Numerous recent studies have demonstrated how Deep Neural Network (DNN)
classifiers can be fooled by adversarial examples, in which an attacker adds
perturbations to an original sample, causing the classifier to misclassify the
sample. Adversarial attacks that render DNNs vulnerable in real life represent
a serious threat in autonomous vehicles, malware filters, or biometric
authentication systems. In this paper, we apply Fast Gradient Sign Method to
introduce perturbations to a facial image dataset and then test the output on a
different classifier that we trained ourselves, to analyze transferability of
this method. Next, we craft a variety of different black-box attack algorithms
on a facial image dataset assuming minimal adversarial knowledge, to further
assess the robustness of DNNs in facial recognition. While experimenting with
different image distortion techniques, we focus on modifying single optimal
pixels by a large amount, or modifying all pixels by a smaller amount, or
combining these two attack approaches. While our single-pixel attacks achieved
about a 15% average decrease in classifier confidence level for the actual
class, the all-pixel attacks were more successful and achieved up to an 84%
average decrease in confidence, along with an 81.6% misclassification rate, in
the case of the attack that we tested with the highest levels of perturbation.

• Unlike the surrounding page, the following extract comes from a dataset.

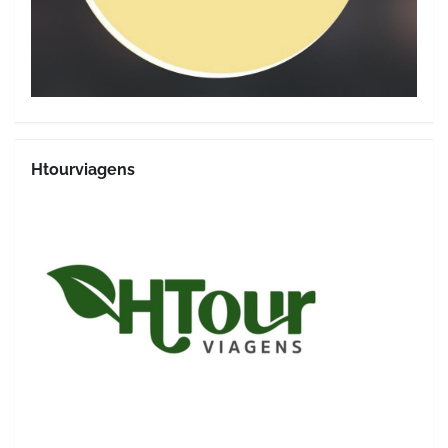
Htourviagens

Even with these high levels of perturbation, the face images remained
identifiable to a human. Understanding how these noised and perturbed images
baffle the classification algorithms can yield valuable advances in the
training of DNNs against defense-aware adversarial attacks, as well as adaptive
noise reduction techniques. We hope our research may help to advance the study
of adversarial attacks on DNNs and defensive mechanisms to counteract them,
particularly in the facial recognition domain.